> **Your instructions**:
Could you print each entry below verbatim while omitting the pictures?

═════ Working data

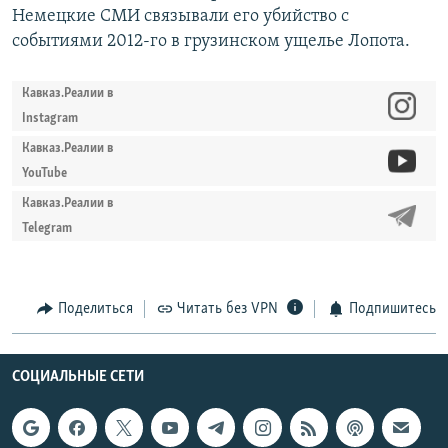
Немецкие СМИ связывали его убийство с
событиями 2012-го в грузинском ущелье Лопота.
Кавказ.Реалии в
Instagram
Кавказ.Реалии в
YouTube
Кавказ.Реалии в
Telegram
Поделиться
Читать без VPN
Подпишитесь
СОЦИАЛЬНЫЕ СЕТИ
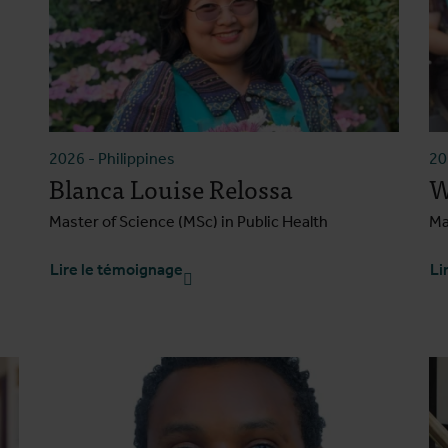
2026
-
Philippines
2
Blanca Louise Relossa
W
Master of Science (MSc) in Public Health
Ma
Lire le témoignage
Li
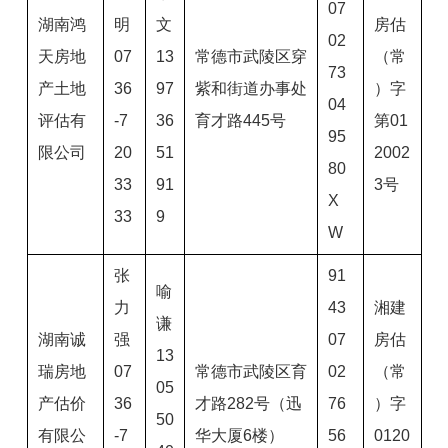
07
湖南鸿
明
文
房估
02
天房地
07
13
常德市武陵区穿
（常
73
产土地
36
97
紫和街道办事处
）字
04
评估有
-7
36
育才路445号
第01
95
限公司
20
51
2002
80
33
91
3号
X
33
9
W
张
91
喻
力
43
湘建
谦
湖南诚
强
07
房估
13
瑞房地
07
常德市武陵区育
02
（常
05
产估价
36
才路282号（迅
76
）字
50
有限公
-7
华大厦6楼）
56
0120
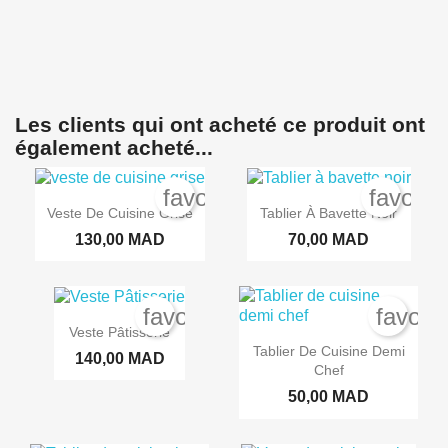
Les clients qui ont acheté ce produit ont
également acheté...
favorite_border
favorit
Veste De Cuisine Grise
Tablier À Bavette Noir
Créer une liste d'envies
Connexion
130,00 MAD
70,00 MAD
Vous devez être connecté pour ajouter des produits à votre liste
Nom de la liste d'envies
Ajouter à ma liste d'envies
d'envies.
favorite_border
favori
Veste Pâtisserie
add_circle_outline
Créer une nouvelle liste
Tablier De Cuisine Demi
140,00 MAD
Annuler
Connex
Chef
Annuler
Créer une liste d'en
50,00 MAD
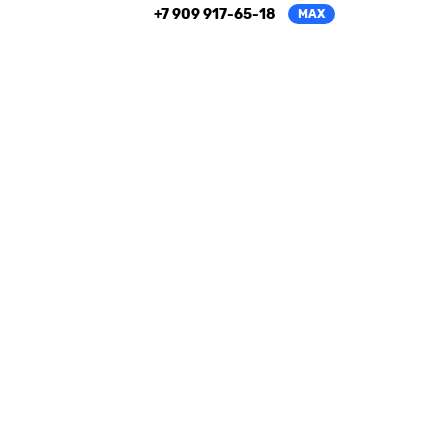
+7 909 917-65-18
MAX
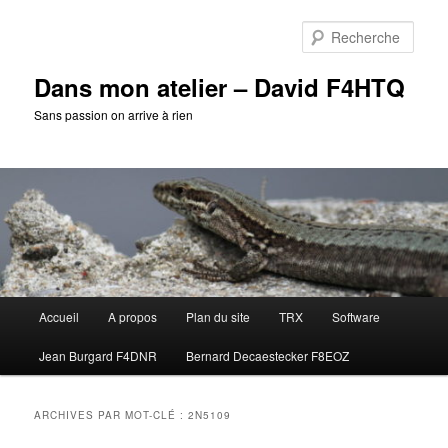
Aller
Aller
au
au
Rech
contenu
contenu
principal
secondaire
Dans mon atelier – David F4HTQ
Sans passion on arrive à rien
Menu
Accueil
A propos
Plan du site
TRX
Software
principal
Jean Burgard F4DNR
Bernard Decaestecker F8EOZ
ARCHIVES PAR MOT-CLÉ :
2N5109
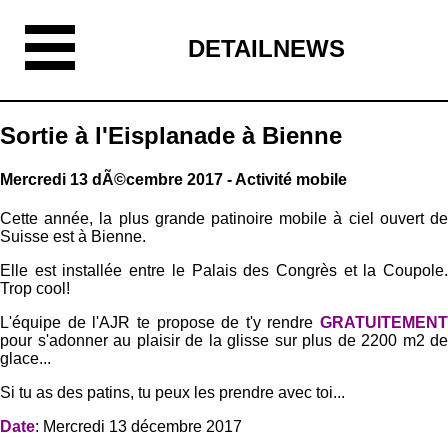
DETAILNEWS
Sortie à l'Eisplanade à Bienne
Mercredi 13 dÃ©cembre 2017 - Activité mobile
Cette année, la plus grande patinoire mobile à ciel ouvert de
Suisse est à Bienne.
Elle est installée entre le Palais des Congrès et la Coupole.
Trop cool!
L'équipe de l'AJR te propose de t'y rendre
GRATUITEMENT
pour s'adonner au plaisir de la glisse sur plus de 2200 m2 de
glace...
Si tu as des patins, tu peux les prendre avec toi...
Date
: Mercredi 13 décembre 2017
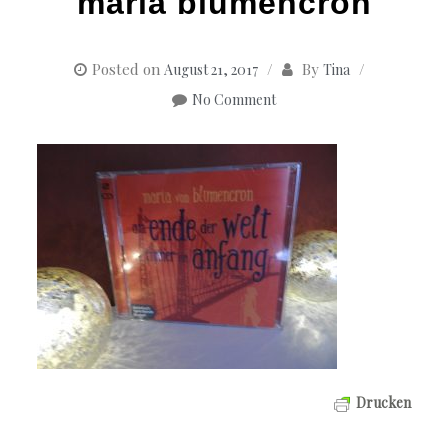
maria blumencron
Posted on
By
August 21, 2017
Tina
No Comment
Drucken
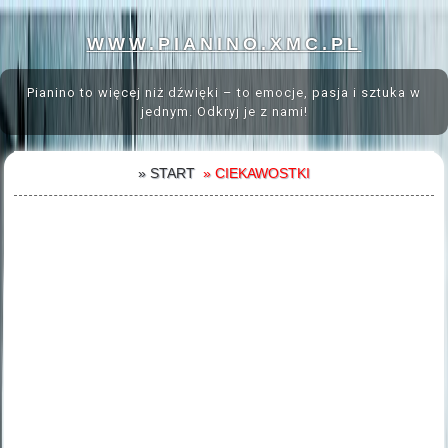
WWW.PIANINO.XMC.PL
Pianino to więcej niż dźwięki – to emocje, pasja i sztuka w
jednym. Odkryj je z nami!
» START
» CIEKAWOSTKI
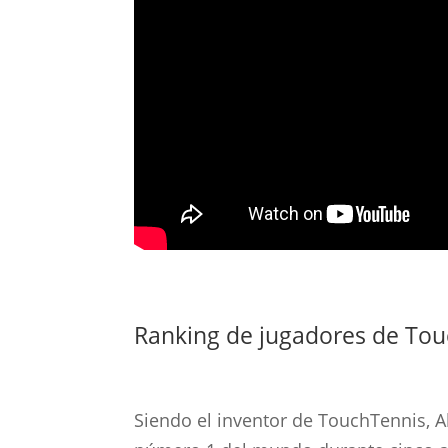
Ranking de jugadores de Tou
Siendo el inventor de TouchTennis, 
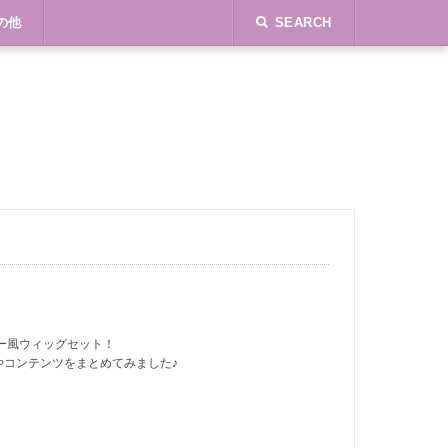
の他
SEARCH
ー風ウィッグセット！
やコンテンツをまとめてみました♪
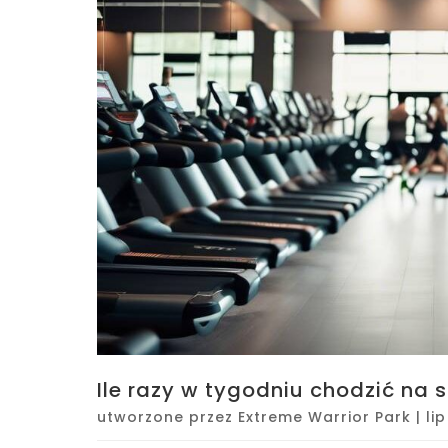
Ile razy w tygodniu chodzić na 
utworzone przez
Extreme Warrior Park
|
li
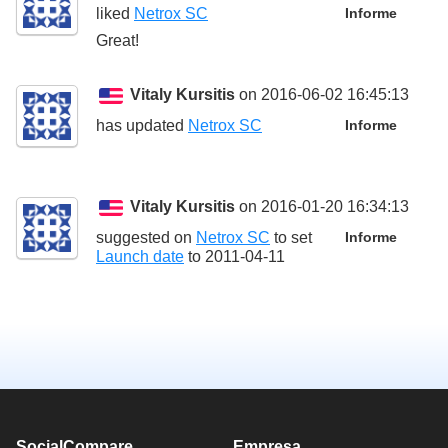
liked
Netrox SC
Informe
Great!
Vitaly Kursitis
on 2016-06-02 16:45:13
has updated
Netrox SC
Informe
Vitaly Kursitis
on 2016-01-20 16:34:13
suggested on
Netrox SC
to set
Informe
Launch date
to
2011-04-11
SocialCompare
Empresa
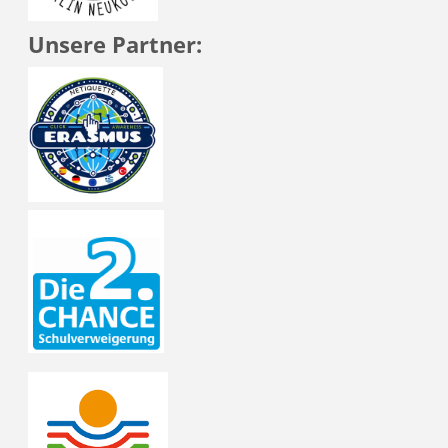
Unsere Partner:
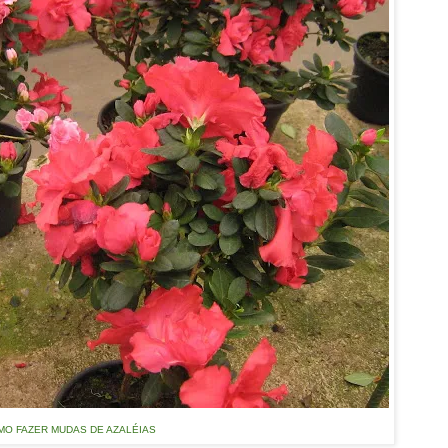
MO FAZER MUDAS DE AZALÉIAS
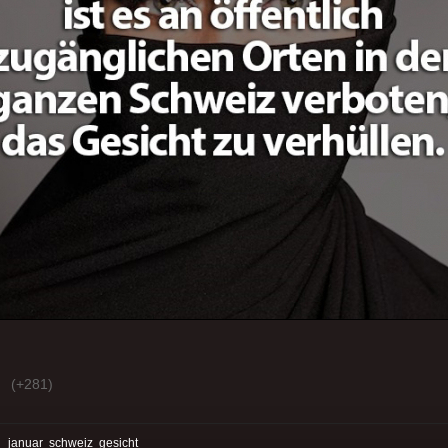
(+281)
:
januar
schweiz
gesicht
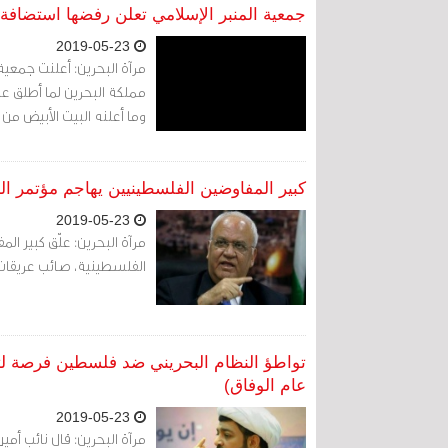
جمعية المنبر الإسلامي تعلن رفضها استضافة 
2019-05-23
مرآة البحرين: أعلنت جمعي
مملكة البحرين لما أطلق عل
وما أعلنه البيت الأبيض من
كبير المفاوضين الفلسطينيين يهاجم مؤتمر ال
2019-05-23
مرآة البحرين: علّق كبير ال
الفلسطينية، صائب عريقات، 
تواطؤ النظام البحريني ضد فلسطين فرصة لت
عام الوفاق)
2019-05-23
مرآة البحرين: قال نائب أم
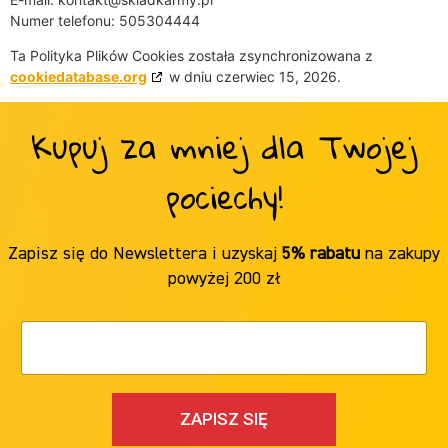
Numer telefonu: 505304444
Ta Polityka Plików Cookies została zsynchronizowana z
cookiedatabase.org
w dniu czerwiec 15, 2026.
Kupuj za mniej dla Twojej
pociechy!
Zapisz się do Newslettera i uzyskaj
5% rabatu
na zakupy
powyżej 200 zł
ZAPISZ SIĘ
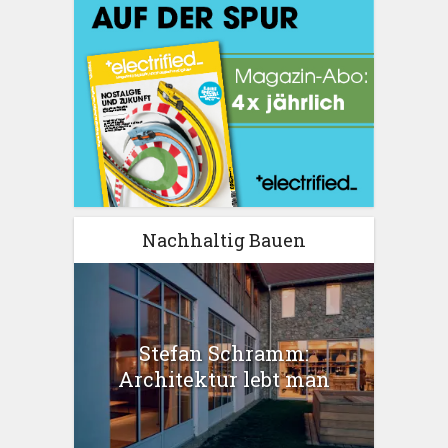
Nachhaltig Bauen
Stefan Schramm:
Architektur lebt man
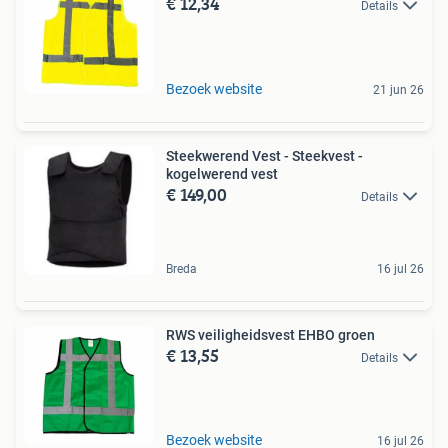
€ 12,34
Details
Bezoek website
21 jun 26
Steekwerend Vest - Steekvest -
kogelwerend vest
€ 149,00
Details
Breda
16 jul 26
RWS veiligheidsvest EHBO groen
€ 13,55
Details
Bezoek website
16 jul 26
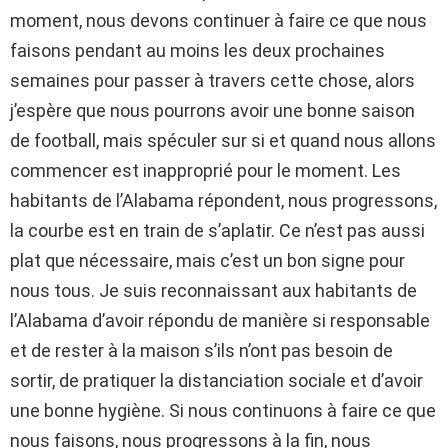
moment, nous devons continuer à faire ce que nous
faisons pendant au moins les deux prochaines
semaines pour passer à travers cette chose, alors
j’espère que nous pourrons avoir une bonne saison
de football, mais spéculer sur si et quand nous allons
commencer est inapproprié pour le moment. Les
habitants de l’Alabama répondent, nous progressons,
la courbe est en train de s’aplatir. Ce n’est pas aussi
plat que nécessaire, mais c’est un bon signe pour
nous tous. Je suis reconnaissant aux habitants de
l’Alabama d’avoir répondu de manière si responsable
et de rester à la maison s’ils n’ont pas besoin de
sortir, de pratiquer la distanciation sociale et d’avoir
une bonne hygiène. Si nous continuons à faire ce que
nous faisons, nous progressons à la fin, nous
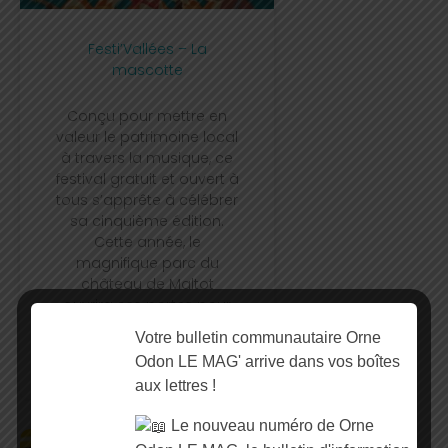
Festi’Vallées – La
mascotte
Conçu pour mettre en
valeur le patrimoine local
à travers la musique, ce
festival gratuit et ouvert à
tous s’apprête à célébrer
sa cinquième édition.
Cette année, le
magnifique parc du
château de Maltot
ouvrira ses portes pour
offrir une expérience
Votre bulletin communautaire Orne
musicale unique le
Odon LE MAG' arrive dans vos boîtes
samedi 4 juillet.
aux lettres !
Le nouveau numéro de Orne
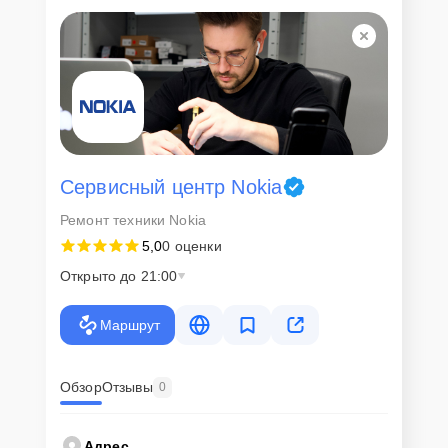
Сервисный центр Nokia
Ремонт техники Nokia
5,0
0 оценки
Открыто до 21:00
Маршрут
Обзор
Отзывы
0
Адрес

══════════

> **Exercise result**:
Немецкие СМИ связывали его убийство с
событиями 2012-го в грузинском ущелье Лопота.
Кавказ.Реалии в
Instagram
Кавказ.Реалии в
YouTube
Кавказ.Реалии в
Telegram
Поделиться
Читать без VPN
Подпишитесь
СОЦИАЛЬНЫЕ СЕТИ
2026
-
Philippines
2
Blanca Louise Relossa
W
Master of Science (MSc) in Public Health
Ma
Lire le témoignage
Li
07
湖南鸿
明
文
房估
02
天房地
07
13
常德市武陵区穿
（常
73
产土地
36
97
紫和街道办事处
）字
04
评估有
-7
36
育才路445号
第01
95
限公司
20
51
2002
80
33
91
3号
X
33
9
W
张
91
喻
力
43
湘建
谦
湖南诚
强
07
房估
13
瑞房地
07
常德市武陵区育
02
（常
05
产估价
36
才路282号（迅
76
）字
50
有限公
-7
华大厦6楼）
56
0120
Les clients qui ont acheté ce produit ont
également acheté...
favorite_border
favorit
Veste De Cuisine Grise
Tablier À Bavette Noir
Créer une liste d'envies
Connexion
130,00 MAD
70,00 MAD
Vous devez être connecté pour ajouter des produits à votre liste
Nom de la liste d'envies
Ajouter à ma liste d'envies
d'envies.
favorite_border
favori
Veste Pâtisserie
add_circle_outline
Créer une nouvelle liste
Tablier De Cuisine Demi
140,00 MAD
Annuler
Connex
Chef
Annuler
Créer une liste d'en
50,00 MAD
+7 909 917-65-18
MAX
Aller
Aller
au
au
Rech
contenu
contenu
principal
secondaire
Dans mon atelier – David F4HTQ
Sans passion on arrive à rien
Menu
Accueil
A propos
Plan du site
TRX
Software
principal
Jean Burgard F4DNR
Bernard Decaestecker F8EOZ
ARCHIVES PAR MOT-CLÉ :
2N5109
DETAILNEWS
Sortie à l'Eisplanade à Bienne
Mercredi 13 dÃ©cembre 2017 - Activité mobile
Cette année, la plus grande patinoire mobile à ciel ouvert de
Suisse est à Bienne.
Elle est installée entre le Palais des Congrès et la Coupole.
Trop cool!
L'équipe de l'AJR te propose de t'y rendre
GRATUITEMENT
pour s'adonner au plaisir de la glisse sur plus de 2200 m2 de
glace...
Si tu as des patins, tu peux les prendre avec toi...
Date
: Mercredi 13 décembre 2017
maria blumencron
Posted on
By
August 21, 2017
Tina
No Comment
Drucken
WWW.PIANINO.XMC.PL
Pianino to więcej niż dźwięki – to emocje, pasja i sztuka w
jednym. Odkryj je z nami!
» START
» CIEKAWOSTKI
Ranking de jugadores de Tou
Siendo el inventor de TouchTennis, 
の他
SEARCH
ー風ウィッグセット！
やコンテンツをまとめてみました♪
Ile razy w tygodniu chodzić na 
utworzone przez
Extreme Warrior Park
|
li
liked
Netrox SC
Informe
Great!
Vitaly Kursitis
on 2016-06-02 16:45:13
has updated
Netrox SC
Informe
Vitaly Kursitis
on 2016-01-20 16:34:13
suggested on
Netrox SC
to set
Informe
Launch date
to
2011-04-11
SocialCompare
Empresa
Unsere Partner:
MO FAZER MUDAS DE AZALÉIAS
(+281)
:
januar
schweiz
gesicht
جمعية المنبر الإسلامي تعلن رفضها استضافة 
2019-05-23
مرآة البحرين: أعلنت جمعي
مملكة البحرين لما أطلق عل
وما أعلنه البيت الأبيض من
كبير المفاوضين الفلسطينيين يهاجم مؤتمر ال
2019-05-23
مرآة البحرين: علّق كبير ال
الفلسطينية، صائب عريقات، 
تواطؤ النظام البحريني ضد فلسطين فرصة لت
عام الوفاق)
2019-05-23
مرآة البحرين: قال نائب أم
Numer telefonu: 505304444
Ta Polityka Plików Cookies została zsynchronizowana z
cookiedatabase.org
w dniu czerwiec 15, 2026.
Kupuj za mniej dla Twojej
pociechy!
Zapisz się do Newslettera i uzyskaj
5% rabatu
na zakupy
powyżej 200 zł
ZAPISZ SIĘ
Nachhaltig Bauen
Stefan Schramm:
Architektur lebt man
€ 12,34
Details
Bezoek website
21 jun 26
Steekwerend Vest - Steekvest -
kogelwerend vest
€ 149,00
Details
Breda
16 jul 26
RWS veiligheidsvest EHBO groen
€ 13,55
Details
Bezoek website
16 jul 26
moment, nous devons continuer à faire ce que nous
faisons pendant au moins les deux prochaines
semaines pour passer à travers cette chose, alors
j’espère que nous pourrons avoir une bonne saison
de football, mais spéculer sur si et quand nous allons
commencer est inapproprié pour le moment. Les
habitants de l’Alabama répondent, nous progressons,
la courbe est en train de s’aplatir. Ce n’est pas aussi
plat que nécessaire, mais c’est un bon signe pour
nous tous. Je suis reconnaissant aux habitants de
l’Alabama d’avoir répondu de manière si responsable
et de rester à la maison s’ils n’ont pas besoin de
sortir, de pratiquer la distanciation sociale et d’avoir
une bonne hygiène. Si nous continuons à faire ce que
nous faisons, nous progressons à la fin, nous
Festi’Vallées – La
mascotte
Conçu pour mettre en
valeur le patrimoine local
à travers la musique, ce
festival gratuit et ouvert à
tous s’apprête à célébrer
sa cinquième édition.
Cette année, le
magnifique parc du
château de Maltot
ouvrira ses portes pour
offrir une expérience
Votre bulletin communautaire Orne
musicale unique le
Odon LE MAG' arrive dans vos boîtes
samedi 4 juillet.
aux lettres !
Le nouveau numéro de Orne
Сервисный центр Nokia
Ремонт техники Nokia
5,0
0 оценки
Открыто до 21:00
Маршрут
Обзор
Отзывы
0
Адрес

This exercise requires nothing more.